Men exhibited higher SCRs than women across trial types, at odds with the common conception that women are more easily aroused by emotional and salient events, as compared to men [55]. Studies showed higher SCR in women relative to men when expecting electric shocks [118], preparing for public speaking [19], and viewing emotionally negative images [49], suggesting a higher harm avoidance tendency than men [60]. This sex difference appeared to be especially pronounced in stressful situations [119] and in individuals with depression and anxiety disorders [120]. However, others have reported the opposite patterns of response during exposure to salient visual and olfactory stimuli [49,53,54], as well as no sex differences during exposure to either negative or positive images [13,57,58,121,122].

Studies have highlighted greater female sensitivity during passive exposure to negative stimuli and reported higher reward-seeking responses in men during goal-directed behaviors. In a meta-analysis examining trait sensitivity and measures of approach and avoidance behaviors, men exhibit greater motivation to pursue reward than women whereas women exhibit greater motivation to avoid punishment than men [60]. In studies involving financial incentives, men were more motivated by monetary gains and less willing to share reward or accept small offers relative to women in laboratory paradigms [123,124]. Further, in brain imaging men as compared to women showed significantly greater activation to emotionally positive stimuli, including financial incentives, in the amygdala and visual cortices [58,125,126]. Thus, the current findings of enhanced SCR and behavioral performance may have reflected a stronger drive to seek reward in men than in women.
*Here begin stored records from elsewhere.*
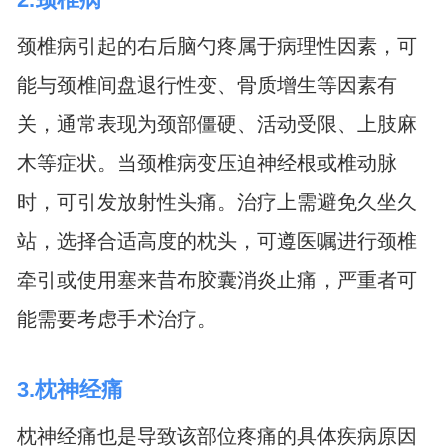
颈椎病引起的右后脑勺疼属于病理性因素，可
能与颈椎间盘退行性变、骨质增生等因素有
关，通常表现为颈部僵硬、活动受限、上肢麻
木等症状。当颈椎病变压迫神经根或椎动脉
时，可引发放射性头痛。治疗上需避免久坐久
站，选择合适高度的枕头，可遵医嘱进行颈椎
牵引或使用塞来昔布胶囊消炎止痛，严重者可
能需要考虑手术治疗。
3.枕神经痛
枕神经痛也是导致该部位疼痛的具体疾病原因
Compared to women, men showed higher SCR to both GS and NGS trials. Interestingly, while men exhibited a more robust relationship between SCR and SR as well as GS rate, women demonstrated a stronger relationship between SCR to NGS trials and NGS rate. The findings suggest the importance in examining sex-specific characteristics in physiological arousal in conjunction with approach and avoidance behavior. In particular, despite a lack of sex difference in SR, there was a closer relationship between SR and physiological arousal as well as reward-driven behavior in men than women. As these sex differences may be specific to behavioral contingencies, more work is needed to explore how task variables, including go/no-go ratio and a predominantly punishing scheme, may influence arousal.

Conclusions

Combining a reward GNG task, recording of electrodermal responses, and measures of trait sensitivity, we showed that physiological arousal depended on task outcome, the underlying action, and individual differences including reward sensitivity and sex. Skin conductance response to monetary reward partially mediated the relationship between reward sensitivity and go success rate. These findings suggest interdependent links between the autonomic nervous activity, personality, and goal-directed behavior and may help us better understand the biological bases of approach and avoidance behaviors in health and illness.